Stored data entries
◆ ◆ ◆
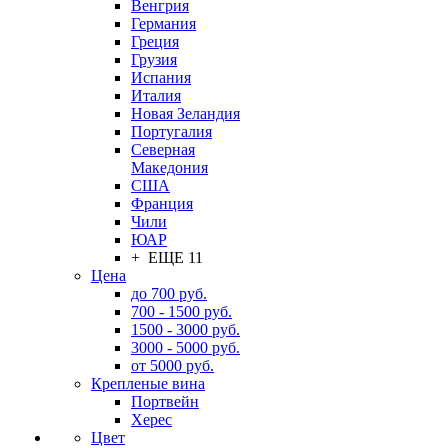
Венгрия
Германия
Греция
Грузия
Испания
Италия
Новая Зеландия
Португалия
Северная
Македония
США
Франция
Чили
ЮАР
+ ЕЩЕ 11
Цена
до 700 руб.
700 - 1500 руб.
1500 - 3000 руб.
3000 - 5000 руб.
от 5000 руб.
Крепленые вина
Портвейн
Херес
Цвет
◆ ◆ ◆
*Work item:* Print each entry exactly, leaving pictures out.

*Your response:*
Венгрия
Германия
Греция
Грузия
Испания
Италия
Новая Зеландия
Португалия
Северная
Македония
США
Франция
Чили
ЮАР
+ ЕЩЕ 11
Цена
до 700 руб.
700 - 1500 руб.
1500 - 3000 руб.
3000 - 5000 руб.
от 5000 руб.
Крепленые вина
Портвейн
Херес
Цвет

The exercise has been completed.